In a blinded, prospective study of 100 patients, the wearable device detected AFib with 93 percent sensitivity and 84 percent specificity compared with the 12-lead ECG used in clinic. However, when an electrophysiologist also interpreted the data, the accuracy was improved even further to 99 percent sensitivity and 83 percent specificity. Sensitivity is defined as the ability to correctly identify patients with the disease, and specificity is defined as how accurately it identifies those without the disease.
“Out of the box, the smartwatch band and its algorithm were very good at identifying AFib, but when coupled with a physician’s interpretation of the recording (as it should be used), it became even more clinically useful,” says Joseph Bumgarner, MD, an electrophysiology fellow at the Cleveland Clinic and the lead author of the study.
Bumgarner asserts that although the Kardia Band only has a single lead compared to the 12-lead ECG, the smartwatch can diagnose AFib successfully. “A patient concerned about having AFib may purchase it and make recordings that they can share with their physician—and, together by looking at the data, can make a diagnosis,” he adds. “The physician oversight really makes it a powerful tool.”
According to Bumgarner, while AliveCor provided smartwatches to the Cleveland Clinic, the vendor was not involved in the design, implementation, data analysis or interpretation of the study’s results.
Eric Topol, MD, a practicing cardiologist and director of the Scripps Translational Science Institute, contends that the results of the study are not at all surprising.
“The Kardia Band deep learning algorithm is quite accurate in diagnosing AFib, which is how it was approved by the FDA,” says Topol, who is also executive vice president and professor of molecular medicine at The Scripps Research Institute. “This just adds another small study of 100 patients of support.”

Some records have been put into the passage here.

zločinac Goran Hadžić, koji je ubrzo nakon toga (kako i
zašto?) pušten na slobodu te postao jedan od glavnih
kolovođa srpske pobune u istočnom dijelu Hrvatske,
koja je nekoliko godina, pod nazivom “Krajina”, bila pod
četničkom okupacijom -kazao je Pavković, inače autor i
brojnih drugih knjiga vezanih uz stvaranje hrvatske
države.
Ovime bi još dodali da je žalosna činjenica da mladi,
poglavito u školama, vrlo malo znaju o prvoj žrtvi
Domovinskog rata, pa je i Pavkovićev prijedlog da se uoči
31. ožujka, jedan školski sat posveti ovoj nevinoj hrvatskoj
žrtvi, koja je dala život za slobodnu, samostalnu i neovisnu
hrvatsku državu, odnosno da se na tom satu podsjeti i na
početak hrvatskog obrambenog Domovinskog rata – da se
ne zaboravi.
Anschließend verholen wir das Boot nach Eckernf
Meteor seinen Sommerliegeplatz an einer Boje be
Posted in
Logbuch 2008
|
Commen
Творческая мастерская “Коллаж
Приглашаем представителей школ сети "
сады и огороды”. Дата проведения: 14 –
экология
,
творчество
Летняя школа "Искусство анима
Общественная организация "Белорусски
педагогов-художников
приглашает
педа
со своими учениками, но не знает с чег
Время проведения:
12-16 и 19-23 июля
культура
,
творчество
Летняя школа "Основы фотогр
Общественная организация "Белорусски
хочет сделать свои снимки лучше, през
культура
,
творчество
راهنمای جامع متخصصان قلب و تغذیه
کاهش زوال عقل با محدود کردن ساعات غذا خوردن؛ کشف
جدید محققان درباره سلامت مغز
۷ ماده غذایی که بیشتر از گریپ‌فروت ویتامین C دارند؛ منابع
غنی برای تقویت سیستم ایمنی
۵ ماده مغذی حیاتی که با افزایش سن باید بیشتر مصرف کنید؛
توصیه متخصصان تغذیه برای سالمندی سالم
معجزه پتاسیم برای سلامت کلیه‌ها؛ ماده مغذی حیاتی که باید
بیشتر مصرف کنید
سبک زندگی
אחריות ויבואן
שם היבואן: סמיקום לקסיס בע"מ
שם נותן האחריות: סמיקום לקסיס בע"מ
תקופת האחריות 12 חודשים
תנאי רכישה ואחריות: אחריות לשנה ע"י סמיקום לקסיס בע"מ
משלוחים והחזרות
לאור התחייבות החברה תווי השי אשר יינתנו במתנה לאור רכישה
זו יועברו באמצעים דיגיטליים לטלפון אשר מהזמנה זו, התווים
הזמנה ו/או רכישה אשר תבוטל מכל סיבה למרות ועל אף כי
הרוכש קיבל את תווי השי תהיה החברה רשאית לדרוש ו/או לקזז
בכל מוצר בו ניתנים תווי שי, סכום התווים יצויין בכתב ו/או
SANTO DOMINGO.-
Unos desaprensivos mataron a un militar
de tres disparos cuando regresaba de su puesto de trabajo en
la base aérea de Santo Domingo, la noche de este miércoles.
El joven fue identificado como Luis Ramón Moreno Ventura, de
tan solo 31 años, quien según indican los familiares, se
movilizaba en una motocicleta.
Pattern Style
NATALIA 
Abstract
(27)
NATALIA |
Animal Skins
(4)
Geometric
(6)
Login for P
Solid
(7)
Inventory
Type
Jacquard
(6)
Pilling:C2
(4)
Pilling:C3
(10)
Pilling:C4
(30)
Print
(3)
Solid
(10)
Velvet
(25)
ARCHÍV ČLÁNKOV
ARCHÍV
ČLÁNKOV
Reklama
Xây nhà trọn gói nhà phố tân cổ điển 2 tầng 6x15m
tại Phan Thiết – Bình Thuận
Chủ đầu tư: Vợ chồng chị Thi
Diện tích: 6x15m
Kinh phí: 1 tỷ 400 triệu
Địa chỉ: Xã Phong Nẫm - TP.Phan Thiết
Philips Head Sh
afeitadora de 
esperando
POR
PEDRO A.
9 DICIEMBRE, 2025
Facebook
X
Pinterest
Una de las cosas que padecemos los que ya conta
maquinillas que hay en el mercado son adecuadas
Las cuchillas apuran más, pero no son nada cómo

Bumgarner will present the results of the study on March 11 at the American College of Cardiology's 67th Annual Scientific Session in Orlando, Fla.
Although the Cleveland Clinic did not measure cost in its study, Bumgarner believes there could be potential cost savings in the future associated with using the device, provided it is validated in clinical trials.
“There were a significant number of patients—about 8 percent—who on the day of their procedure were found to have a normal heart rhythm (as determined by the smartwatch and validated by the ECG) and did not require a procedure,” he observes. “In the future, this technology may help screen patients prior to presentation for elective procedures and avoid scheduling ones that are unnecessary.”
Going forward, the Cleveland Clinic is planning to conduct a study to evaluate potential cost savings in an outpatient setting in which participants will use the Kardia Band at home. “AliveCor has designed a secure, cloud-based platform where all these ECG tracings can be uploaded so patients and physicians can view them,” concludes Bumgarner. “We’re testing that platform and how it might integrate into a busy cardiology practice.”